Pontos centrais da ementa
- A jurisprudência do STJ consolidou o entendimento de que o rol de procedimentos da ANS é, em regra, taxativo, podendo ser mitigado em casos excepcionais, desde que atendidos critérios técnicos, como a inexistência de substituto terapêutico eficaz e a comprovação da eficácia do tratamento à luz da medicina baseada em evidências.

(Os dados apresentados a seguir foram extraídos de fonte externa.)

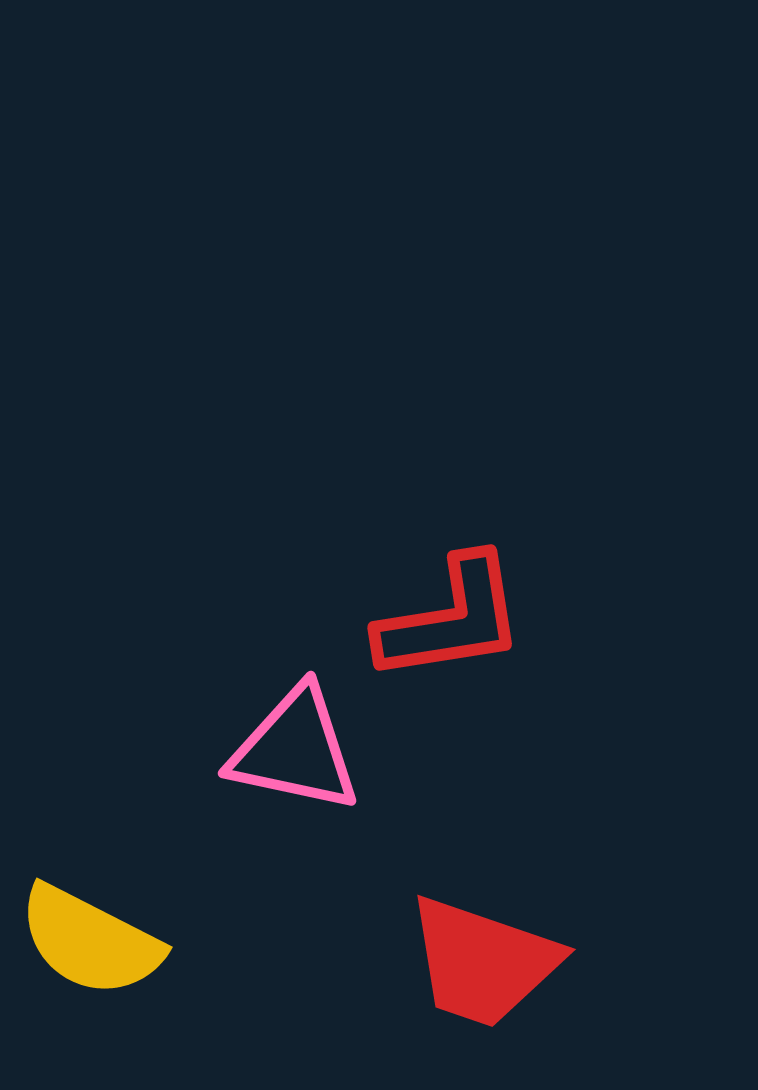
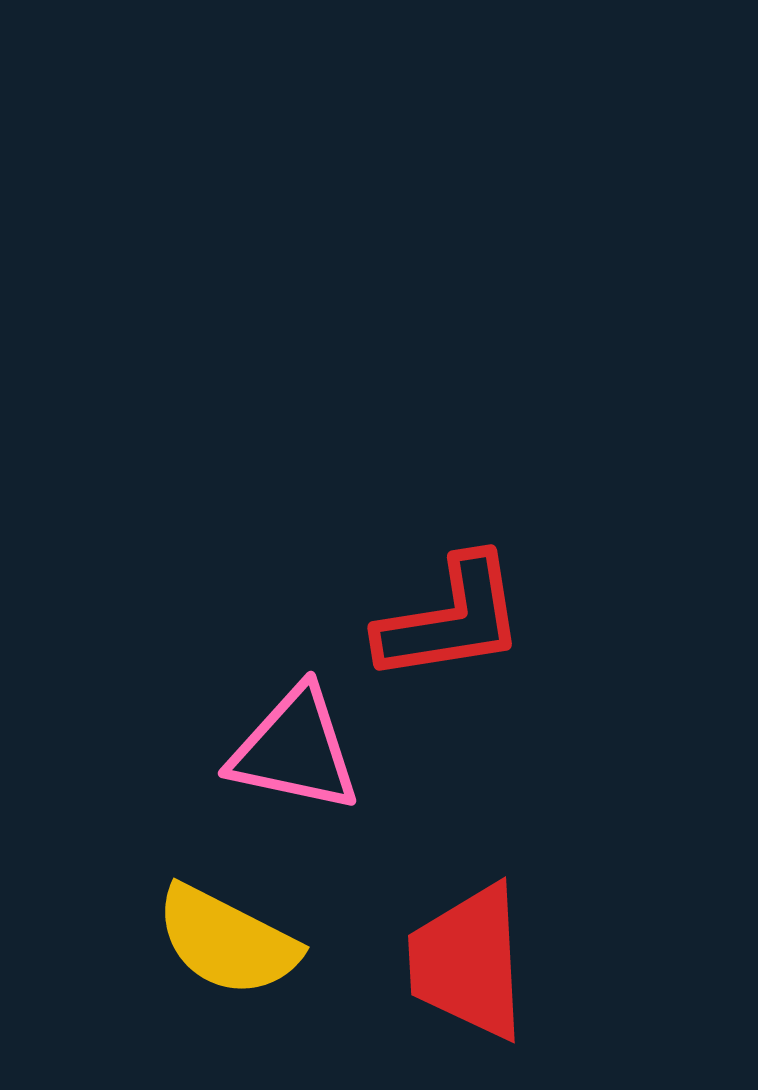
yellow semicircle: moved 137 px right
red trapezoid: moved 15 px left; rotated 68 degrees clockwise
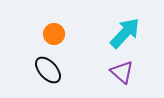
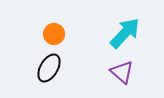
black ellipse: moved 1 px right, 2 px up; rotated 72 degrees clockwise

- No caso concreto, ficou demonstrada a urgência do tratamento de oxigenoterapia hiperbárica, a ausência de substituto terapêutico eficaz e a comprovação de sua eficácia, sendo abusiva a negativa de cobertura pela operadora do plano de saúde.
- A recusa indevida de cobertura de tratamento emergencial por parte da operadora de plano de saúde, além de agravar o sofrimento físico e emocional do beneficiário, configura conduta abusiva e enseja reparação por danos morais.
- A modificação da conclusão do Tribunal de origem sobre as premissas estabelecidas demandaria o revolvimento do suporte fático-probatório dos autos, o que é vedado em sede de recurso especial, conforme a Súmula 7 do STJ.
Resultado indicado
RECURSO DESPROVIDO.
Ementa oficial
DIREITO DO CONSUMIDOR. RECURSO ESPECIAL. AÇÃO DE INDENIZAÇÃO. PLANO DE SAÚDE. NEGATIVA DE COBERTURA DE TRATAMENTO. OXIGENOTERAPIA HIPERBÁRICA. DANO MORAL. SÚMULA 83 STJ. RECURSO DESPROVIDO. 1. A jurisprudência do STJ consolidou o entendimento de que o rol de procedimentos da ANS é, em regra, taxativo, podendo ser mitigado em casos excepcionais, desde que atendidos critérios técnicos, como a inexistência de substituto terapêutico eficaz e a comprovação da eficácia do tratamento à luz da medicina baseada em evidências. 2. No caso concreto, ficou demonstrada a urgência do tratamento de oxigenoterapia hiperbárica, a ausência de substituto terapêutico eficaz e a comprovação de sua eficácia, sendo abusiva a negativa de cobertura pela operadora do plano de saúde. 3. A recusa indevida de cobertura de tratamento emergencial por parte da operadora de plano de saúde, além de agravar o sofrimento físico e emocional do beneficiário, configura conduta abusiva e enseja reparação por danos morais. Incidência da Súmula 83 do STJ. 4. A modificação da conclusão do Tribunal de origem sobre as premissas estabelecidas demandaria o revolvimento do suporte fático-probatório dos autos, o que é vedado em sede de recurso especial, conforme a Súmula 7 do STJ. 5. Recurso especial a que se nega provimento.
Referências legislativas
["LEG:FED SUM:****** ANO:****\n***** SUM(STJ) SÚMULA DO SUPERIOR TRIBUNAL DE JUSTIÇA\n SUM:000083", "LEG:FED LEI:014454 ANO:2022", "LEG:FED LEI:009656 ANO:1998\n***** LPSS-98 LEI DE PLANOS E SEGUROS PRIVADOS DE ASSISTÊNCIA À\nSAÚDE\n ART:00010"]
Fonte e transparência
Conteúdo documental proveniente do conjunto oficial de dados abertos do STJ. Consulte também a pesquisa de jurisprudência do STJ e o arquivo oficial de origem deste registro.
Aviso: este material tem finalidade informativa e documental. Não constitui parecer jurídico nem garante aplicação do entendimento a outro processo.